The histopathology department of a tertiary referral teaching hospital.

RESULTS:

Tumors in the pregnancy/lactation group had a significantly higher incidence of cancerization of lobules (79% vs 15%) and of grade III invasive ductal carcinomas (80% vs 33%). Tumors occurring during lactation were either totally or partly mucinous and were MUC2 positive. Tumors occurring during pregnancy, but not during lactation, were mostly estrogen and progesterone receptor negative (4/5 and 5/5, respectively). All tumors occurring during pregnancy and lactation that were tested for c-erbB-2 overexpression were negative, whereas all 4 tumors tested that occurred shortly after delivery or cessation of lactation were positive for c-erbB-2 overexpression.

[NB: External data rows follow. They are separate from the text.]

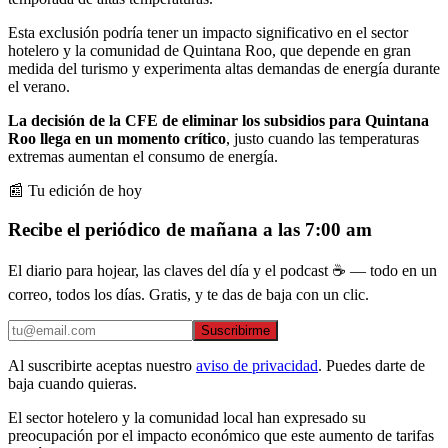
Esta exclusión podría tener un impacto significativo en el sector
hotelero y la comunidad de Quintana Roo, que depende en gran
medida del turismo y experimenta altas demandas de energía durante
el verano.
La decisión de la CFE de eliminar los subsidios para Quintana
Roo llega en un momento crítico
, justo cuando las temperaturas
extremas aumentan el consumo de energía.
📰 Tu edición de hoy
Recibe el periódico de mañana a las 7:00 am
El diario para hojear, las claves del día y el podcast ☕ — todo en un
correo, todos los días. Gratis, y te das de baja con un clic.
Suscribirme
Al suscribirte aceptas nuestro
aviso de privacidad
. Puedes darte de
baja cuando quieras.
El sector hotelero y la comunidad local han expresado su
preocupación por el impacto económico que este aumento de tarifas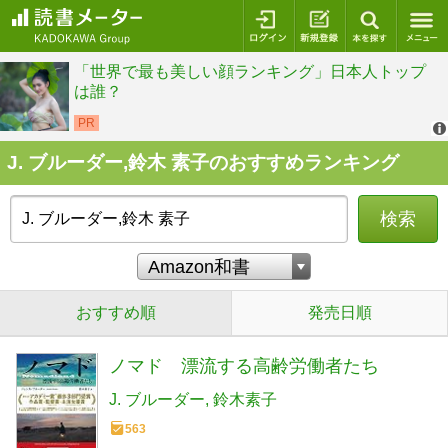
ログイン
新規登録
本を探
J. ブルーダー,鈴木 素子のおすすめランキング
検索
おすすめ順
発売日順
ノマド 漂流する高齢労働者たち
J. ブルーダー
鈴木素子
563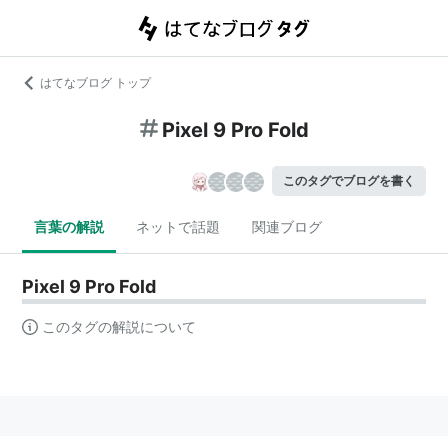
はてなブログ トップ
Pixel 9 Pro Fold
このタグでブログを書く
言葉の解説
ネットで話題
関連ブログ
Pixel 9 Pro Fold
このタグの解説について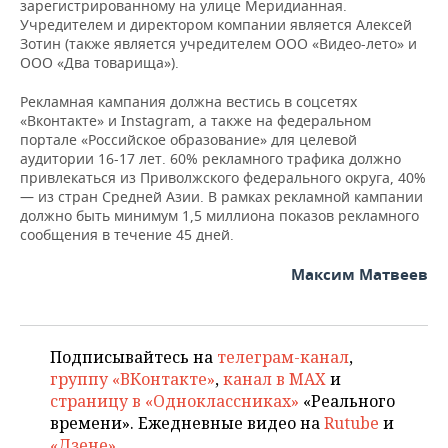
зарегистрированному на улице Меридианная.
Учредителем и директором компании является Алексей
Зотин (также является учредителем ООО «Видео-лето» и
ООО «Два товарища»).
Рекламная кампания должна вестись в соцсетях
«Вконтакте» и Instagram, а также на федеральном
портале «Российское образование» для целевой
аудитории 16-17 лет. 60% рекламного трафика должно
привлекаться из Приволжского федерального округа, 40%
— из стран Средней Азии. В рамках рекламной кампании
должно быть минимум 1,5 миллиона показов рекламного
сообщения в течение 45 дней.
Максим Матвеев
Подписывайтесь на
телеграм-канал
,
группу «ВКонтакте»
,
канал в MAX
и
страницу в «Одноклассниках»
«Реального
времени». Ежедневные видео на
Rutube
и
«Дзене»
.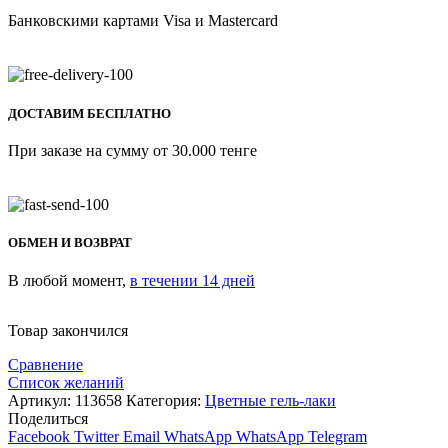
Банковскими картами Visa и Mastercard
ДОСТАВИМ БЕСПЛАТНО
При заказе на сумму от 30.000 тенге
ОБМЕН И ВОЗВРАТ
В любой момент,
в течении 14 дней
Товар закончился
Сравнение
Список желаний
Артикул:
113658
Категория:
Цветные гель-лаки
Поделиться
Facebook
Twitter
Email
WhatsApp
WhatsApp
Telegram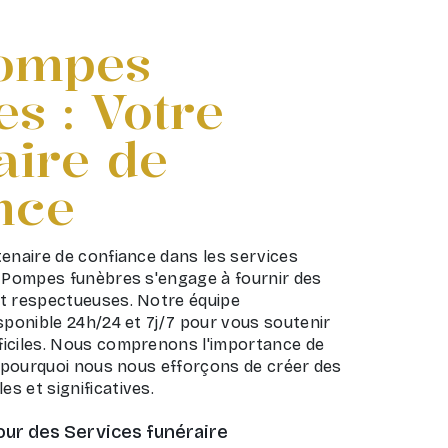
ompes
s : Votre
aire de
nce
tenaire de confiance dans les services
L Pompes funèbres s'engage à fournir des
t respectueuses. Notre équipe
sponible 24h/24 et 7j/7 pour vous soutenir
iciles. Nous comprenons l'importance de
t pourquoi nous nous efforçons de créer des
s et significatives.
ur des Services funéraire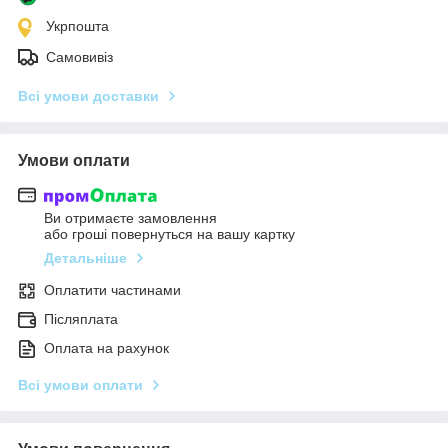
Укрпошта
Самовивіз
Всі умови доставки
Умови оплати
Ви отримаєте замовлення
або гроші повернуться на вашу картку
Детальніше
Оплатити частинами
Післяплата
Оплата на рахунок
Всі умови оплати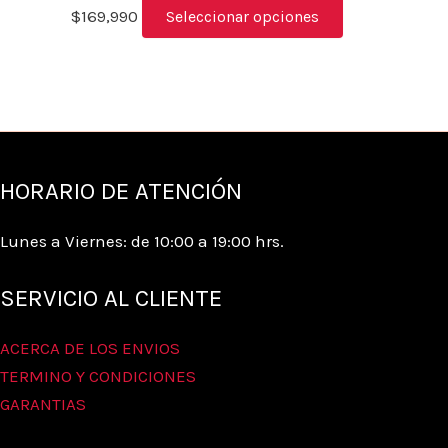
$
169,990
Seleccionar opciones
HORARIO DE ATENCIÓN
Lunes a Viernes: de 10:00 a 19:00 hrs.
SERVICIO AL CLIENTE
ACERCA DE LOS ENVIOS
TERMINO Y CONDICIONES
GARANTIAS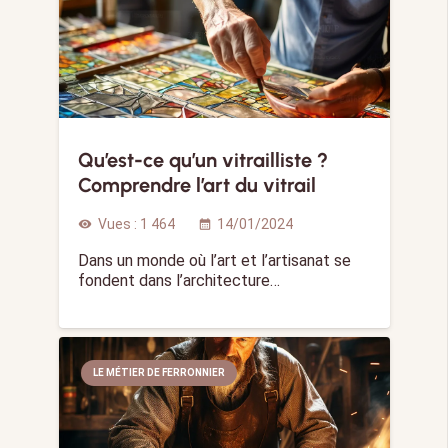
Qu’est-ce qu’un vitrailliste ?
Comprendre l’art du vitrail
Vues :
1 464
14/01/2024
visibility
calendar_month
Dans un monde où l’art et l’artisanat se
fondent dans l’architecture…
LE MÉTIER DE FERRONNIER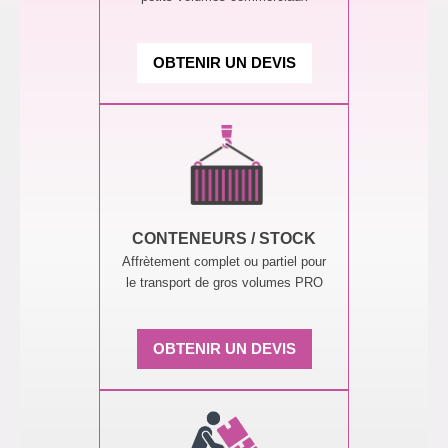
OBTENIR UN DEVIS
CONTENEURS / STOCK
Affrètement complet ou partiel pour
le transport de gros volumes PRO
OBTENIR UN DEVIS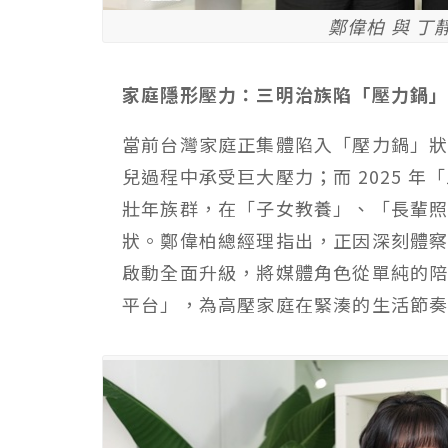
鄭偉柏 與 丁
家庭隱形壓力：三明治族陷「壓力鍋
當前台灣家庭正集體陷入「壓力鍋」狀
兒過程中承受巨大壓力；而 2025 年「
壯年族群，在「子女教養」、「長輩
狀。鄭偉柏總經理指出，正因深刻體
啟動全面升級，將媒體角色從單純的
平台」，為高壓家庭在緊湊的生活節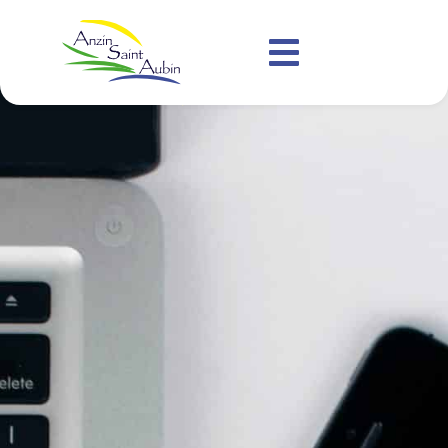
contenu
principal
Numéros utiles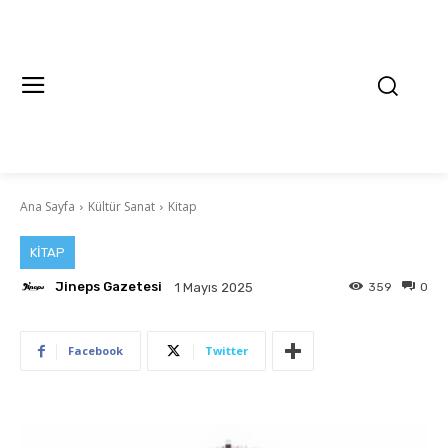
Ana Sayfa
Kültür Sanat
Kitap
KITAP
Jineps Gazetesi
359
0
1 Mayıs 2025
Facebook
Twitter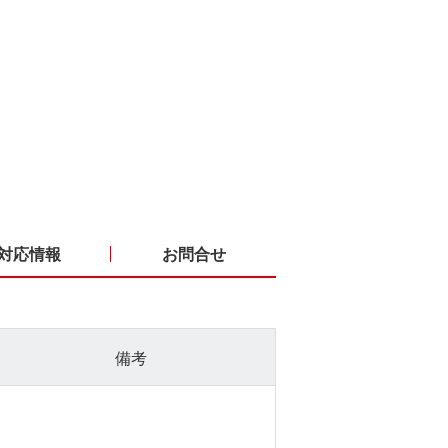
対応情報
お問合せ
備考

The incidence of axillary lymph node metastasis was high in both the study and control groups, although it was slightly higher in the control group (78% and 90%, respectively).

CONCLUSIONS:

Although breast carcinomas diagnosed during or shortly after pregnancy and lactation have features in common with those developing in women of similar ages, particularly with respect to a high incidence of lymph node metastasis, the findings of this study suggest that they may also have distinct morphologic and immunohistochemical features of their own. Such features may vary according to whether the patient was pregnant, lactating, or had recently terminated her pregnancy or lactation at the time of surgical excision. Examination of more cases would help confirm these findings.